Every citizen and resident of this island should be justly proud of our success in wrestling the new coronavirus (COVID-19) to the ground, and can boldly announce that for more than a month there has been no confirmed case of the disease on the island and all those who were in isolation being treated for the illness have recovered.
At the same time, we acknowledge that of the 97 cases diagnosed, 90 have recovered. But despite the best efforts of our dogged healthcare professionals, there were seven souls could not be saved from the illness. Their deaths are a grim reminder that this disease is a ruthless killer and should not be toyed with.
When one examines the profile of people here who became infected with the highly contagious respiratory illness, they ranged from ages seven to 95 and were males and females, blacks and whites, locals and visitors, politician and ordinary citizen.
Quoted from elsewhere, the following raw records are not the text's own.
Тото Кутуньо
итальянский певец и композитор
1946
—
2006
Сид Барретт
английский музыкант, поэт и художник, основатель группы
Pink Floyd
It could have been much worse were it not for the heroism of our frontline workers, medical teams, public health officials, border control ad law enforcement officers, political leaders – all who made the critical decisions. And of course, our population acted maturely in the face of an extremely difficult situation when tens of thousands of workers lost their main source of income.
It certainly is an enviable position for a small, developing country like ours to be able to put to the world; we have managed this health crisis so far by being sensible, while at the same time showing care for others who were also ravaged by the global pandemic. For certain, our partners in the international cruise industry will remember the name Barbados for compassion, generosity and quiet competence.
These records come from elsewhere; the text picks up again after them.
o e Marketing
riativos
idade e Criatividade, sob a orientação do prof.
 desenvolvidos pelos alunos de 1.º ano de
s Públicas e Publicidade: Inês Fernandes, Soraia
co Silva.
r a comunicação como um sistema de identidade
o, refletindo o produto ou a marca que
As we swell with pride at what we have accomplished, let us not get ahead of ourselves. We must dampen the urge to display a level of hubris because we have been able to do what many with greater resources are struggling to achieve.
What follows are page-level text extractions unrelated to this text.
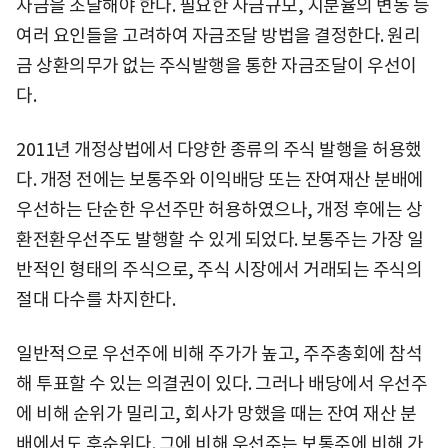
자금을 조달해야 한다. 필요한 자금규모, 지분율의 변동 등
여러 요인들을 고려하여 자금조달 방법을 결정한다. 원리
금 상환의무가 없는 주식발행을 통한 자금조달이 우선이
다.
2011년 개정상법에서 다양한 종류의 주식 발행을 허용했
다. 개정 전에는 보통주와 이익배당 또는 잔여재산 분배에
우선하는 단순한 우선주만 허용하였으나, 개정 후에는 상
환전환우선주도 발행할 수 있게 되었다. 보통주는 가장 일
반적인 형태의 주식으로, 주식 시장에서 거래되는 주식의
절대 다수를 차지한다.
일반적으로 우선주에 비해 주가가 높고, 주주총회에 참석
해 투표할 수 있는 의결권이 있다. 그러나 배당에서 우선주
에 비해 순위가 밀리고, 회사가 망했을 때는 잔여 재산 분
배에서도 후순위다. 그에 비해 우선주는 보통주에 비해 가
Dr Kenneth Connell, a senior lecturer in clinical pharmacology at the University of the West Indies at Cave Hill, offered a sober reminder during a recent television call-in programme. The medical professional and academic warned that among the main reasons the country has achieved the COVID-19-free status was our decision to close the country’s borders to international travel.
He has made it quite clear that once Barbados reopens to international travel, which is scheduled to occur from next month, it is not a matter of if we will get more COVID-19 cases but when. Dr Connell’s prescription to the country is simple: do not let our guard down. We must not get carried away in the euphoria of our new-found status because COVID-19 is still around and it has not become less aggressive or infectious.
The medical professional’s advice should be adhered to because, for the foreseeable future, Barbadians will have to learn how to live with this killer among us.